We've had a little introspection over at Code Review of LINQ Enumerable and discovered different strategies for iterating a IEnumerable<TSource> to yield us some information about it.

Any

public static bool Any<TSource>(
     this IEnumerable<TSource> source, Func<TSource, bool> predicate) 
{
     if (source == null) throw Error.ArgumentNull("source");
     if (predicate == null) throw Error.ArgumentNull("predicate");
     foreach (TSource element in source) {
         if (predicate(element)) return true;
     }
     return false;
 }

 public static bool Any<TSource>(this IEnumerable<TSource> source)
 {
      if (source == null) throw Error.ArgumentNull("source");
      using (IEnumerator<TSource> e = source.GetEnumerator()) {
          if (e.MoveNext()) return true;
      }
      return false;
  }

Count

public static int Count<TSource>(this IEnumerable<TSource> source) 
{
    if (source == null) throw Error.ArgumentNull("source");
    ICollection<TSource> collectionoft = source as ICollection<TSource>;
    if (collectionoft != null) return collectionoft.Count;
    ICollection collection = source as ICollection;
    if (collection != null) return collection.Count;
    int count = 0;
    using (IEnumerator<TSource> e = source.GetEnumerator()) {
        checked {
            while (e.MoveNext()) count++;
        }
    }
    return count;
}

SingleOrDefault

public static TSource SingleOrDefault<TSource>(
    this IEnumerable<TSource> source, Func<TSource, bool> predicate) 
{
    if (source == null) throw Error.ArgumentNull("source");
    if (predicate == null) throw Error.ArgumentNull("predicate");
    TSource result = default(TSource);
    long count = 0;
    foreach (TSource element in source) {
        if (predicate(element)) {
            result = element;
            checked { count++; }
        }
    }
    switch (count) {
        case 0: return default(TSource);
        case 1: return result;
    }
    throw Error.MoreThanOneMatch();
}

As you can see, 3 different strategies were used.

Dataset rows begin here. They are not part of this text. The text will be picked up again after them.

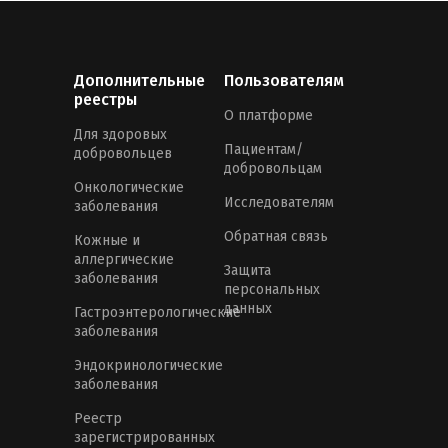
Дополнительные
Пользователям
реестры
О платформе
Для здоровых
Пациентам/
добровольцев
добровольцам
Онкологические
Исследователям
заболевания
Обратная связь
Кожные и
аллергические
Защита
заболевания
персональных
данных
Гастроэнтерологические
заболевания
Эндокринологические
заболевания
Реестр
зарегистрированных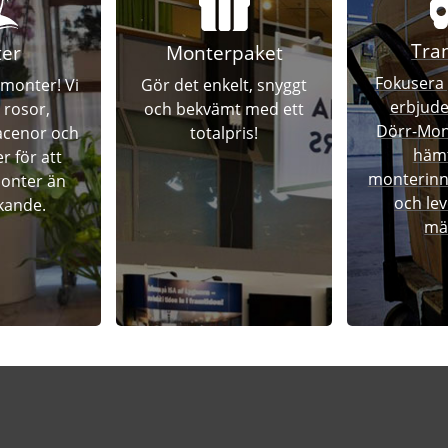
Tra
ter
Monterpaket
Fokusera 
 monter! Vi
Gör det enkelt, snyggt
erbjude
 rosor,
och bekvämt med ett
Dörr-Mont
racenor och
totalpris!
hämt
r för att
monterinne
monter än
och lev
kande.
mä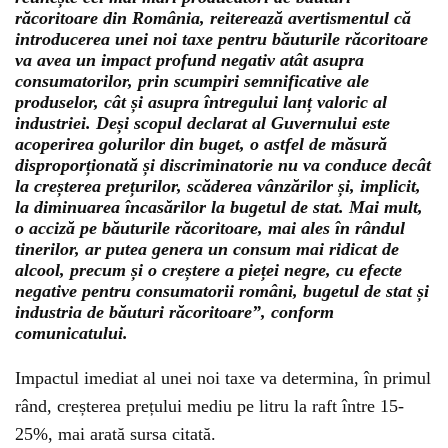
răcoritoare din România, reiterează avertismentul că
introducerea unei noi taxe pentru băuturile răcoritoare
va avea un impact profund negativ atât asupra
consumatorilor, prin scumpiri semnificative ale
produselor, cât și asupra întregului lanț valoric al
industriei. Deși scopul declarat al Guvernului este
acoperirea golurilor din buget, o astfel de măsură
disproporționată și discriminatorie nu va conduce decât
la creșterea prețurilor, scăderea vânzărilor și, implicit,
la diminuarea încasărilor la bugetul de stat. Mai mult,
o acciză pe băuturile răcoritoare, mai ales în rândul
tinerilor, ar putea genera un consum mai ridicat de
alcool, precum și o creștere a pieței negre, cu efecte
negative pentru consumatorii români, bugetul de stat și
industria de băuturi răcoritoare”, conform
comunicatului.
Impactul imediat al unei noi taxe va determina, în primul
rând, creșterea prețului mediu pe litru la raft între 15-
25%, mai arată sursa citată.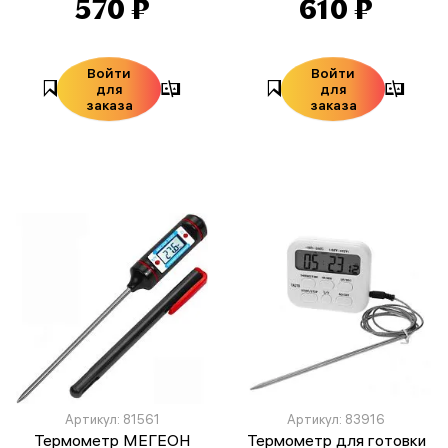
570 ₽
610 ₽
Войти
Войти
для
для
заказа
заказа
Артикул: 81561
Артикул: 83916
Термометр МЕГЕОН
Термометр для готовки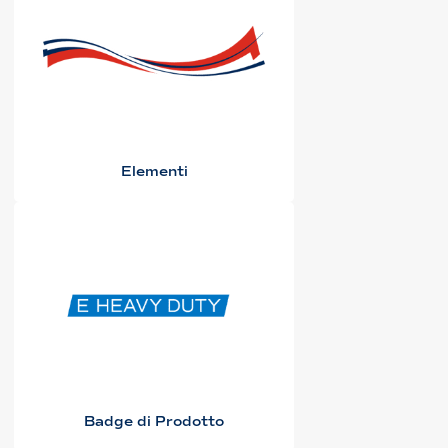
Elementi
Badge di Prodotto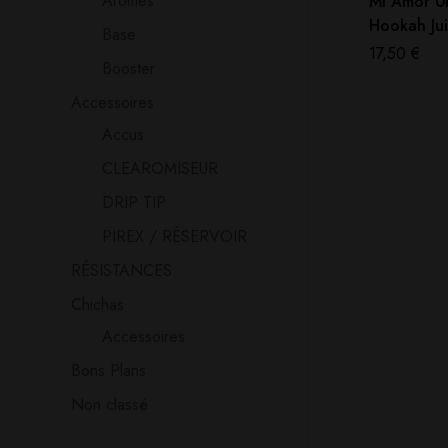
Aromes
Mi Amor 0
Hookah Jui
Base
Force
17,50
€
Booster
Accessoires
Accus
CLEAROMISEUR
DRIP TIP
PIREX / RÉSERVOIR
RÉSISTANCES
Chichas
Accessoires
Bons Plans
Non classé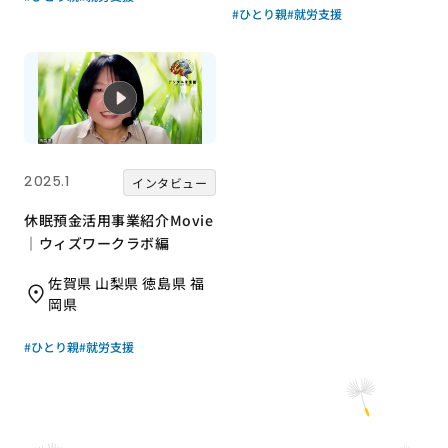
#ひとり親
#就労支援
2025.1
インタビュー
休眠預金活用事業紹介Movie
｜ウィズワークラボ編
佐賀県 山梨県 徳島県 福
岡県
#ひとり親
#就労支援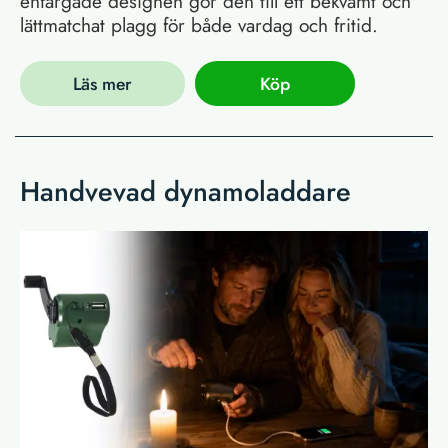
enfärgade designen gör den till ett bekvämt och
lättmatchat plagg för både vardag och fritid.
Läs mer
Köp
Handvevad dynamoladdare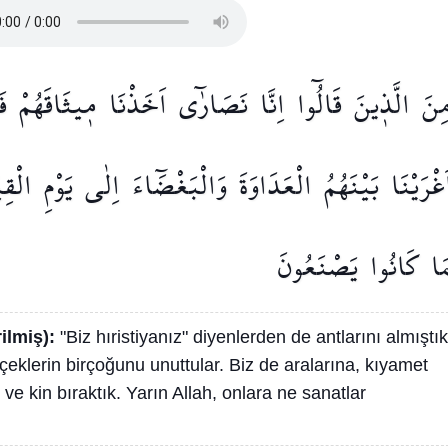
ِنَ
الَّذ۪ينَ
قَالُٓوا
اِنَّا
نَصَارٰٓى
اَخَذْنَا
م۪يثَاقَهُمْ
ف
َغْرَيْنَا
بَيْنَهُمُ
الْعَدَاوَةَ
وَالْبَغْضَٓاءَ
اِلٰى
يَوْمِ
الْقِي
َا
كَانُوا
يَصْنَعُونَ
rilmiş):
"Biz hıristiyanız" diyenlerden de antlarını almıştık
çeklerin birçoğunu unuttular. Biz de aralarına, kıyamet
 kin bıraktık. Yarın Allah, onlara ne sanatlar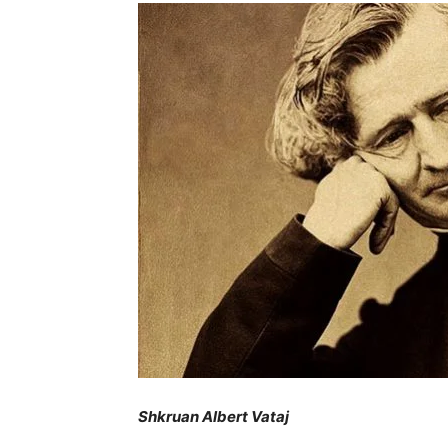
Shkruan Albert Vataj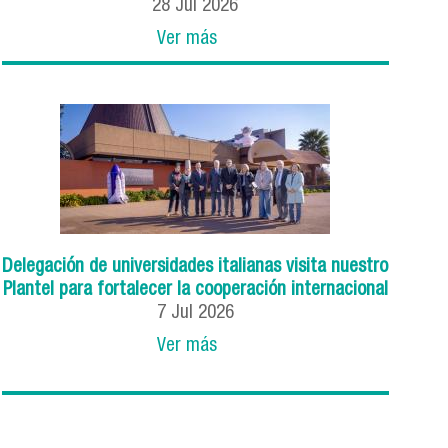
28
Jul
2026
Ver más
Delegación de universidades italianas visita nuestro
Plantel para fortalecer la cooperación internacional
7
Jul
2026
Ver más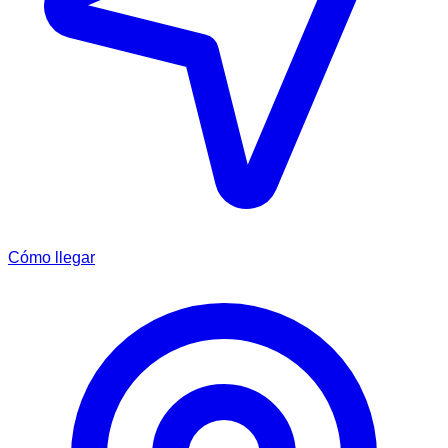
Cómo llegar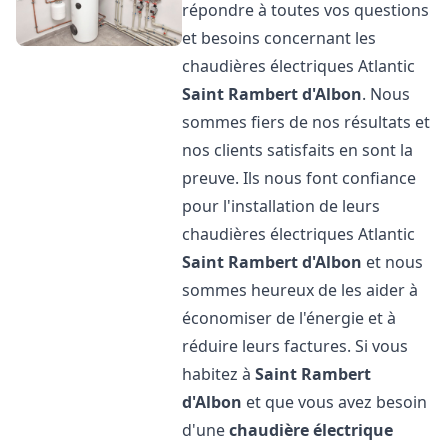
répondre à toutes vos questions
et besoins concernant les
chaudières électriques Atlantic
Saint Rambert d'Albon
. Nous
sommes fiers de nos résultats et
nos clients satisfaits en sont la
preuve. Ils nous font confiance
pour l'installation de leurs
chaudières électriques Atlantic
Saint Rambert d'Albon
et nous
sommes heureux de les aider à
économiser de l'énergie et à
réduire leurs factures. Si vous
habitez à
Saint Rambert
d'Albon
et que vous avez besoin
d'une
chaudière électrique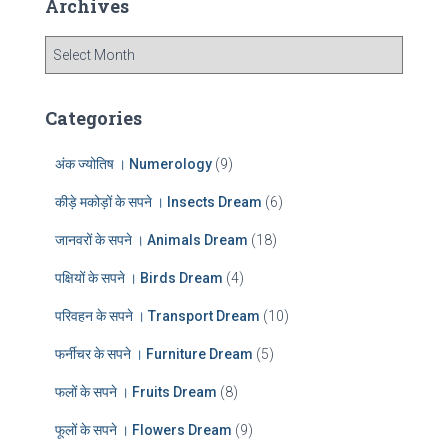
Archives
h
f
A
o
r
r
c
:
h
Categories
i
v
अंक ज्योतिष । Numerology
(9)
e
s
कीड़े मकोड़ों के सपने । Insects Dream
(6)
जानवरों के सपने । Animals Dream
(18)
पक्षियों के सपने । Birds Dream
(4)
परिवहन के सपने । Transport Dream
(10)
फर्नीचर के सपने । Furniture Dream
(5)
फलों के सपने । Fruits Dream
(8)
फूलों के सपने । Flowers Dream
(9)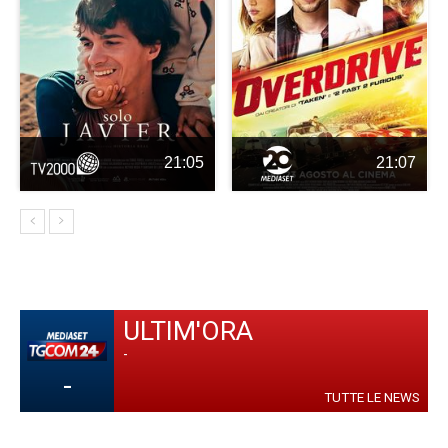
21:05
21:07
ULTIM'ORA
-
-
TUTTE LE NEWS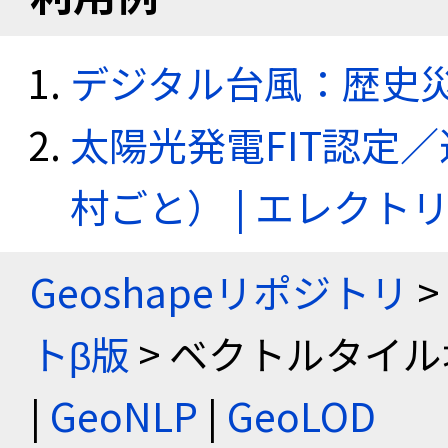
デジタル台風：歴史
太陽光発電FIT認定
村ごと） | エレク
Geoshapeリポジトリ
>
トβ版
> ベクトルタイル
|
GeoNLP
|
GeoLOD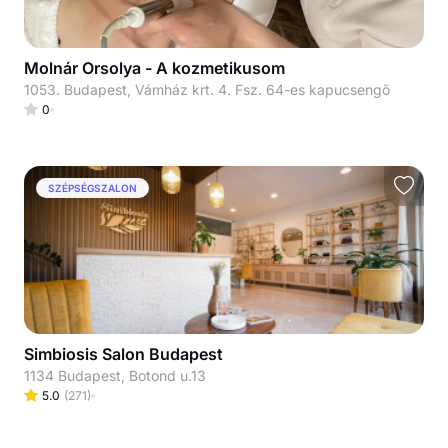
Molnár Orsolya - A kozmetikusom
1053. Budapest, Vámház krt. 4. Fsz. 64-es kapucsengő
0
SZÉPSÉGSZALON
Simbiosis Salon Budapest
1134 Budapest, Botond u.13
5.0
(
271
)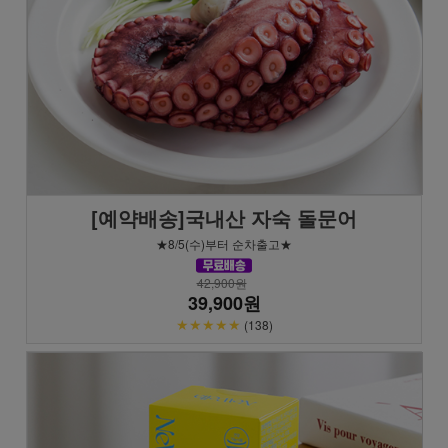
[예약배송]국내산 자숙 돌문어
★8/5(수)부터 순차출고★
42,900원
39,900원
★★★★★
(138)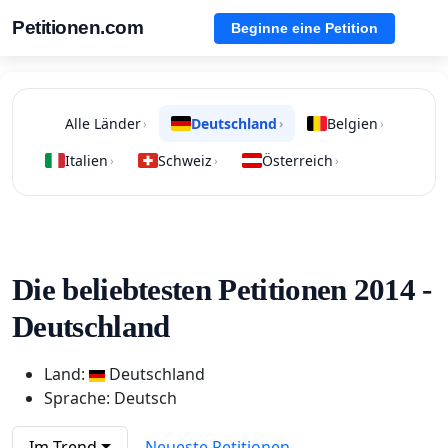
Petitionen.com
Beginne eine Petition
Alle Länder
Deutschland
Belgien
›
›
›
Italien
Schweiz
Österreich
›
›
›
Die beliebtesten Petitionen 2014 -
Deutschland
Land:
Deutschland
Sprache: Deutsch
Im Trend
Neueste Petitionen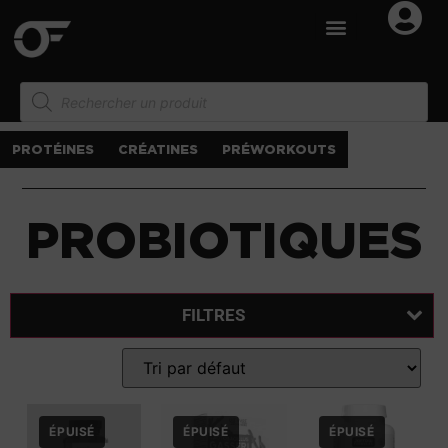
PROTÉINES
CRÉATINES
PRÉWORKOUTS
PROBIOTIQUES
FILTRES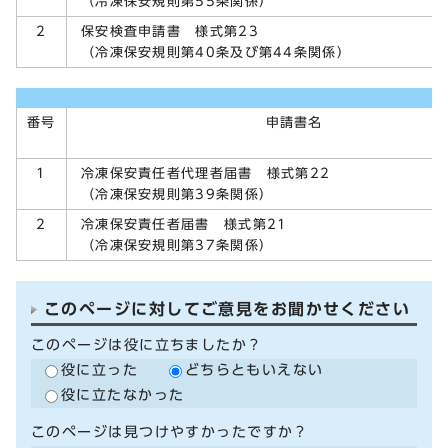
（冷凍保安規則第55条関係）
保安検査申請書 様式第23
2
（冷凍保安規則第40条及び第44条関係）
番号
申請書名
冷凍保安責任者代理者届書 様式第22
1
（冷凍保安規則第39条関係）
冷凍保安責任者届書 様式第21
2
（冷凍保安規則第37条関係）
このページに対してご意見をお聞かせください
このページは役に立ちましたか？
役に立った
どちらともいえない
役に立たなかった
このページは見つけやすかったですか？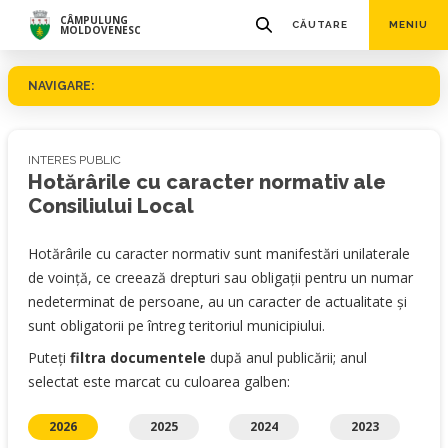
CÂMPULUNG
CĂUTARE
MENIU
MOLDOVENESC
NAVIGARE:
INTERES PUBLIC
Hotărârile cu caracter normativ ale
Consiliului Local
Hotărârile cu caracter normativ sunt manifestări unilaterale
de voință, ce creează drepturi sau obligații pentru un numar
nedeterminat de persoane, au un caracter de actualitate și
sunt obligatorii pe întreg teritoriul municipiului.
Puteți
filtra documentele
după anul publicării; anul
selectat este marcat cu culoarea galben:
2026
2025
2024
2023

  • Any: Iterate the enumerator, with early exit
  • Count: Iterate the enumerator, unless ICollection, call Count
  • SingleOrDefault: Iterate the enumerator, without early exit

Some observations:

  • 'Any()' could have also been optimized for ICollection
  • 'SingleOrDefault' could have also been optimized to exit early
  • none of the methods care about IReadOnlyCollection, even though it also has a property 'Count'

Questions:

  • what are the pro's and contra's of each of these strategies?
  • is there a good reason why the implementation of LINQ is as it is?
  • 1
    If you pass `Any` a `predicate` you have to look at the items to determine if you have at least one that matches, so I don't see how it could be optimized for `ICollection` unless you're just talking about using a `for` loop instead. In any case this is way too opinion based for SO. – juharr Jul 26 '19 at 15:53
  • 1
    @steve16351 But it could exit with an error as soon as it sees a second match. – juharr Jul 26 '19 at 15:54
  • @juharr you are right about Any(predicate), I will also include Any(), which could be optimized for ICollection –  Jul 26 '19 at 15:57
  • The `Any` without a predicate just gets the enumerator and tries a `MoveNext` which should be fairly efficient even on an `ICollection` and then you avoid the casting. – juharr Jul 26 '19 at 15:59
  • 1
    You're looking at the .NET Framework source. .NET Core has some optimizations that .NET Framework doesn't. For example, `SingleOrDefault` with a predicate *does* short-circuit once it finds a second match. – madreflection Jul 26 '19 at 15:59
  • @juharr shouldn't Collection.Count be eager and IEnumerator.MoveNext lazy (with possible performance loss)? –  Jul 26 '19 at 16:01
  • 1
    It's not a eager vs lazy issue. Calling `GetEnumerator` will likely require creating a new object but I'm guessing any additional overhead was not significant enough to justify attempting the cast. – juharr Jul 26 '19 at 16:17

1 Answers1

1

Well, the first two methods are self-explanatory, aren't they? They are optimized in a way that they stop as soon as possible and also check if the type has a Count property to avoid the loop.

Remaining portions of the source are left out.